▶ [WHAT TO DO]: Copy out each line below in which the string "Halloween" appears.

▶ [EXERCISE INPUTS]:
[Start of Attachment]

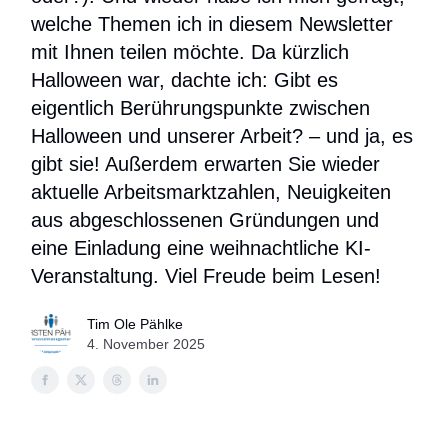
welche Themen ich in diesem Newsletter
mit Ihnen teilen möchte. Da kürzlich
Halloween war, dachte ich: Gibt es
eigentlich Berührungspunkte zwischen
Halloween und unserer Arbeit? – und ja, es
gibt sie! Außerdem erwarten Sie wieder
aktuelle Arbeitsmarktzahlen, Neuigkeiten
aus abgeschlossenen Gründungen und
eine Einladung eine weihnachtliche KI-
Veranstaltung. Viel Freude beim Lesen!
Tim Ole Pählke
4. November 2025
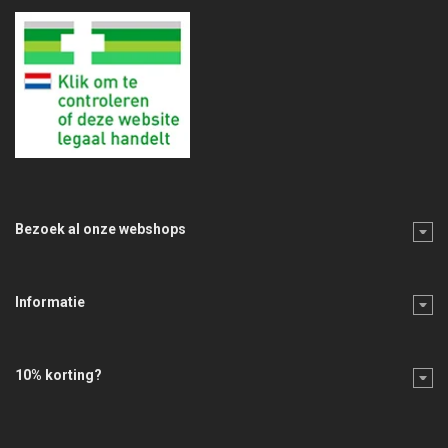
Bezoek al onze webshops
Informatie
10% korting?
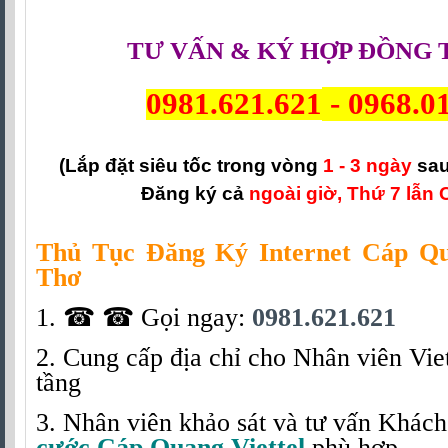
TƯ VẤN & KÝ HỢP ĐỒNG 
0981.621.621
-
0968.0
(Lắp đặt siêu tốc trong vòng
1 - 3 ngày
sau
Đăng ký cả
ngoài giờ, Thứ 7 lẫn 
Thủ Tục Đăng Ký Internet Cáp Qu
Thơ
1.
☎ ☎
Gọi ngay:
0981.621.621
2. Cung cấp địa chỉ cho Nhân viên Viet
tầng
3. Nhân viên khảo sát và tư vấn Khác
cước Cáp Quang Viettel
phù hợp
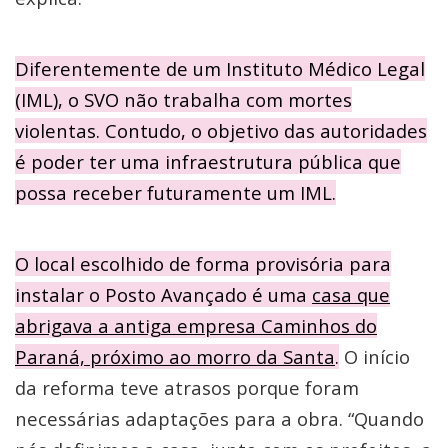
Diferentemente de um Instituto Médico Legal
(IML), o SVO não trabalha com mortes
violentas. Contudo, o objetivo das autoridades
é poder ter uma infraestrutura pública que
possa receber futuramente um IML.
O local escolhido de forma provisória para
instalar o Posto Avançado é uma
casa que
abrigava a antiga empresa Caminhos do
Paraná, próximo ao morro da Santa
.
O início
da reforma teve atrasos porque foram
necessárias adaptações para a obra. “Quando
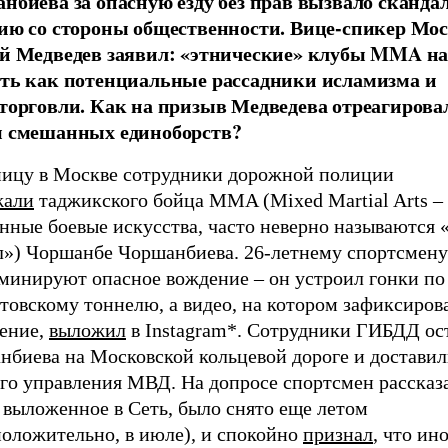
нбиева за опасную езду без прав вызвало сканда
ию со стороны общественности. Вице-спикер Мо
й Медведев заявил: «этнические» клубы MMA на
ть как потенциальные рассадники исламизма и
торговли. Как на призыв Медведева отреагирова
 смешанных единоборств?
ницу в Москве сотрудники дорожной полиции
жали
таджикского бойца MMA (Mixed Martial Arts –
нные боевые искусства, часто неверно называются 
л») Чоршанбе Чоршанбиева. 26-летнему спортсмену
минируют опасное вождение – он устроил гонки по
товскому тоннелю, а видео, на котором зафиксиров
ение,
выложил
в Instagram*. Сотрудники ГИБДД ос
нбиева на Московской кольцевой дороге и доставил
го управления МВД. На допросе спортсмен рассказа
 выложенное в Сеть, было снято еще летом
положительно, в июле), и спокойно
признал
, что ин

[End of Attachment]

▶ [SOLUTION TO THE PROBLEM]:
Halloween war, dachte ich: Gibt es
Halloween und unserer Arbeit? – und ja, es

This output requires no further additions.